OpenMP GPU on Jetson AGX Xavier

I’m using gcc 7 on the agx and would like to use the #pragma target teams to offload computation and data to the xavier’s gpu. Only 1 team is created even if I set num_teams. I think num_teams sets an upper limit not how many teams I want.

My question is do I have to rebuild gcc with offloading to nvidia gpu’s and doing the whole nvptx-none flag before I can use the target construct? If so is there an easier way to build gcc with that capability?

Hi,

Not sure if this answer your question correctly.
Xavier only have one GPU. The the parameter limited by the available GPU number?

Thanks.

I don’t think the number of teams is limited by how many GPU devices there are. I could be wrong.

If the number of teams is limited by the number of devices does that mean I don’t need to add any additional flags to gcc to get the target region executed on the device?

Hi,

Sorry that I’m not familiar with OpenMP usage.

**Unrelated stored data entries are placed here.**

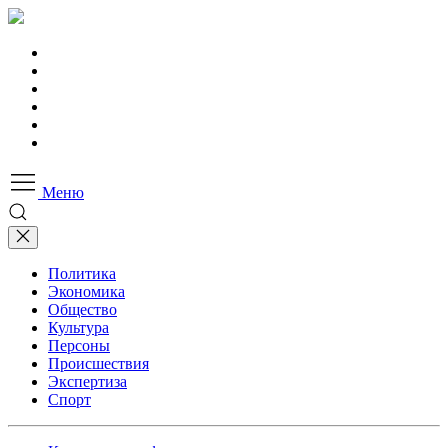
Меню
Политика
Экономика
Общество
Культура
Персоны
Происшествия
Экспертиза
Спорт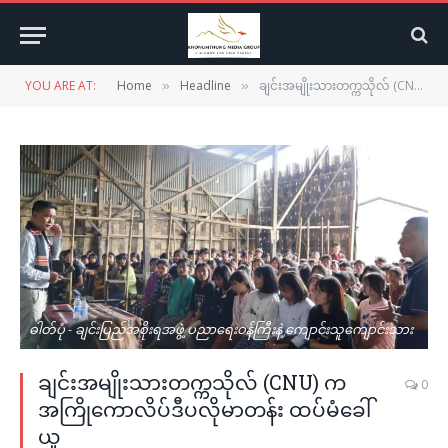
YOU ARE AT:
Home
Headline
ချင်းအမျိုးသားတက္ကသိုလ် (CNU) က အကြိုကောလိပ်ဒီပလိုမာတန်း ထပ်မံခေါ်ယူ
»
»
ဓါတ်ပုံ - ချင်းပြည်အစိုးရအဖွဲ့ ပညာရေးဝန်ကြီးနဲ့ ကျောင်းသူကျောင်းသား
ချင်းအမျိုးသားတက္ကသိုလ် (CNU) က
0
အကြိုကောလိပ်ဒီပလိုမာတန်း ထပ်မံခေါ်
ယူ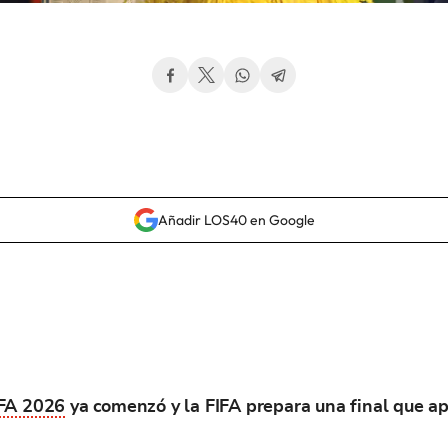
Añadir LOS40 en Google
IFA 2026
ya comenzó y la FIFA prepara una final que ap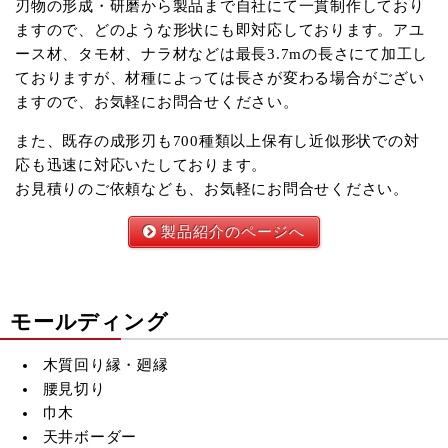
刃物の形成・研磨から製品まで自社にて一貫制作しており
ますので、どのような形状にも即対応しております。アユ
ース材、タモ材、ナラ材などは最長3.7mの長さにて加工し
ておりますが、材種によっては長さが変わる場合がござい
ますので、お気軽にお問合せください。
また、既存の成形刃も700種類以上保有し近似形状での対
応も迅速に対応いたしております。
お見積りのご依頼なども、お気軽にお問合せください。
製品紹介のページへ
モールディング
木質回り縁・廻縁
腰見切り
巾木
天井ボーダー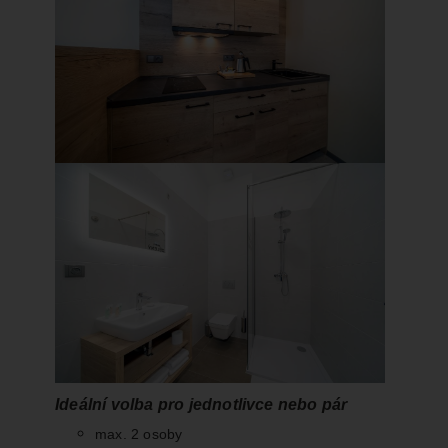
Ideální volba pro jednotlivce nebo pár
max. 2 osoby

Would you mind to share me a simple reproducible sample.
And I can check this with our internal team and give you a much clear response?

Thanks.

Hello,

This is a simple matrix multiplication intended to computed on the GPU:

#pragma omp target data map (to: pA[0:NN],pB[0:NN]) map (tofrom: pC[0:N*N])
#pragma omp target
#pragma omp teams distribute parallel for collapse(2) private(i,j,k)
for(i=0;i<N;i++)
{
for(j=0;j<N;j++)
{
for(k=0;k<N;k++)
{
pC(i,j)+=pA(i,k)*pB(k,j);
}
}
}

Ask them if I need to do anything different to my gcc compiler in order for the above code to run on the gpu.

Also I had a question about speed comparison between the agx and an intel i7 3.8GHz pc. Should the speed difference be a lot because the agx is about 10 times slower in comparison.

Thanks for your assistance so far.

Hi,

Sorry for the late update.

Based on this document, it looks like the target value is limited to the number of devices.
Since Xavier only has one GPU, the value is set to 1.

Thanks.